Hardware Virtualization: the Nuts and Boltsby Johan De Gelas on March 17, 2008 3:00 AM EST
- Posted in
- IT Computing
Much has been written about kernels, but it remains one of the most confusing subjects. Some publications give the impression that the kernel is some kind of "overlord" process that is always watching in the background. This is wrong of course, because this would mean that modern multitasking operating systems would not work on a single-threaded, single-core CPU. When only one thread can be active at a given time, how can the OS keep control?
A kernel is just another process that gets time slices from the multitasking CPU. The difference from other processes is that it has privileged access to CPU instructions that other processes don't have. Therefore, "normal" (user) processes will have to switch to the kernel to perform a privileged task like getting access to the hardware.
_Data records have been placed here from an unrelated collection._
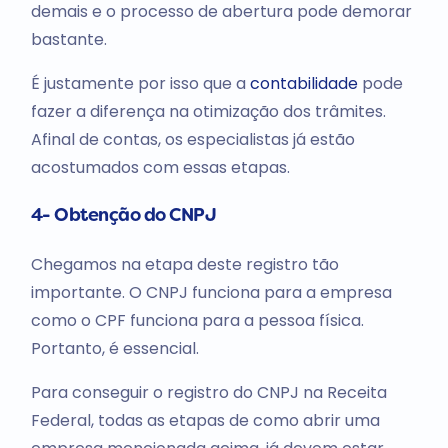
demais e o processo de abertura pode demorar
bastante.
É justamente por isso que a
contabilidade
pode
fazer a diferença na otimização dos trâmites.
Afinal de contas, os especialistas já estão
acostumados com essas etapas.
4- Obtenção do CNPJ
Chegamos na etapa deste registro tão
importante. O CNPJ funciona para a empresa
como o CPF funciona para a pessoa física.
Portanto, é essencial.
Para conseguir o registro do CNPJ na Receita
Federal, todas as etapas de como abrir uma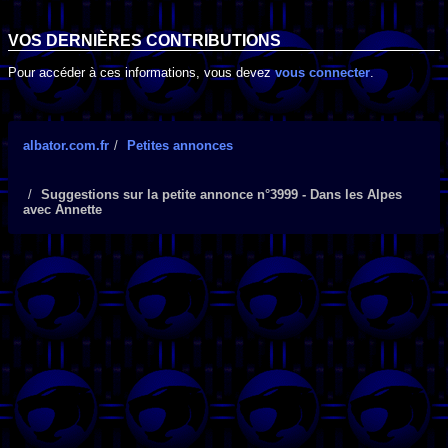
VOS DERNIÈRES CONTRIBUTIONS
Pour accéder à ces informations, vous devez
vous connecter
.
albator.com.fr
Petites annonces
Suggestions sur la petite annonce n°3999 - Dans les Alpes
avec Annette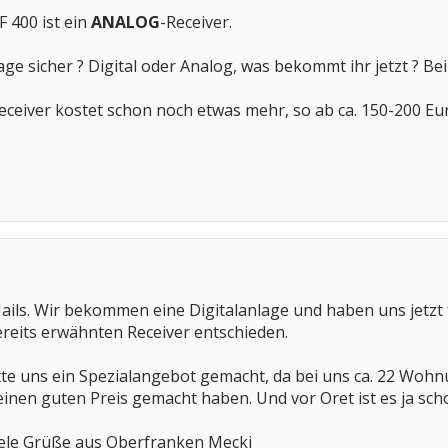
F 400 ist ein
ANALOG
-Receiver.
age sicher ? Digital oder Analog, was bekommt ihr jetzt ? Bei 
receiver kostet schon noch etwas mehr, so ab ca. 150-200 Eu
ails. Wir bekommen eine Digitalanlage und haben uns jetzt f
reits erwähnten Receiver entschieden.
te uns ein Spezialangebot gemacht, da bei uns ca. 22 Wohn
 einen guten Preis gemacht haben. Und vor Oret ist es ja sch
ele Grüße aus Oberfranken Mecki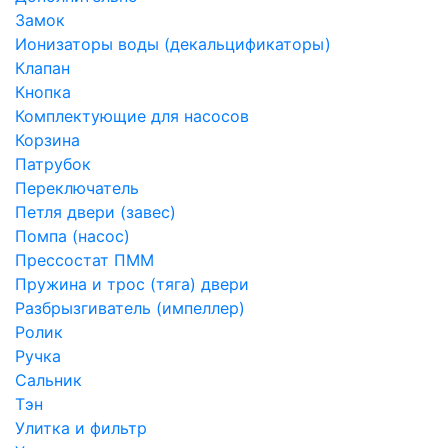
Замок
Ионизаторы воды (декальцификаторы)
Клапан
Кнопка
Комплектующие для насосов
Корзина
Патрубок
Переключатель
Петля двери (завес)
Помпа (насос)
Преcсостат ПММ
Пружина и трос (тяга) двери
Разбрызгиватель (импеллер)
Ролик
Ручка
Сальник
Тэн
Улитка и фильтр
If they don't, the CPU will cause an exception and the kernel will take over anyway. At the same time, a scheduler of the kernel uses the timer interrupt to intervene from time to time, making sure that no process tries to keep the CPU to itself (preemption) for too long. You could also say that the CPU is forced to load the OS scheduler process from time to time.
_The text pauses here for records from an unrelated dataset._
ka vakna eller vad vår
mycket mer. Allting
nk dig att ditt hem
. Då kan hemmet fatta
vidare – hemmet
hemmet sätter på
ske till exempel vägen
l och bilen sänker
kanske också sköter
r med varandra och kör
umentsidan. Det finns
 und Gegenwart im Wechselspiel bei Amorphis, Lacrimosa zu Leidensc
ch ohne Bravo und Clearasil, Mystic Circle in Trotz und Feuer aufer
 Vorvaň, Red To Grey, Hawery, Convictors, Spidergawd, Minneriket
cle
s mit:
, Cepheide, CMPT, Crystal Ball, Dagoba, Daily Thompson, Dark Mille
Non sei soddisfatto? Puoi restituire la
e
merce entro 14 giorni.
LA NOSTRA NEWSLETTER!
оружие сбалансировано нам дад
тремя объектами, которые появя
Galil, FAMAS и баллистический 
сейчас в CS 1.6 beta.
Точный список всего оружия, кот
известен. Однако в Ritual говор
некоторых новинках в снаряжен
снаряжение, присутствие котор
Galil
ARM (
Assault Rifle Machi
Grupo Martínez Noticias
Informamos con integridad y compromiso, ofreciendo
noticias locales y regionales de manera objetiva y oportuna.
A system call is thus the result of a user application that requests a service of the kernel. x86 provides a very low latency way to get system calls done: SYSENTER (or SYSCALL) and SYSEXIT. A system call will give the Virtual Machine Monitor, especially with binary Translation (BT), quite a bit of extra work. As we have stated before, software virtualization techniques (such as BT) place the (32-bit) operating system at a slightly less privileged ring than normal (1 instead of 0). The problem is that a SYSENTER (request the service of the kernel) is sent to a page with privilege 0. It expects to find the operating system but it arrives in the VMM. So the VMM has to emulate every system call, translate the code, and then hand over the control to the translated kernel code which runs in ring 1.
A system call is a lot more complex when it happens on a virtualized machine.
When the binary translated guest OS code is done, it will use a SYSEXIT to return to the user application. However, the guest OS is running at level one and doesn't have the necessary privileges to perform SYSEXIT, so the CPU faults to the level zero and the VMM has to emulate what the guest OS should have done. It is clear that system calls cause a lot of overhead. A system call on virtualized machine will cost roughly 10 times more than on a native machine. Engineers at VMware measured on a 3.8 GHz Pentium 4 :
native system calls takes 242 cycles
- A binary translated one with the 32-bit guest OS running on ring 1 takes 2308 cycles
If you have a few of those virtualized machines running, system calls are suddenly much more than the background noise they were on a modern OS running on a native machine.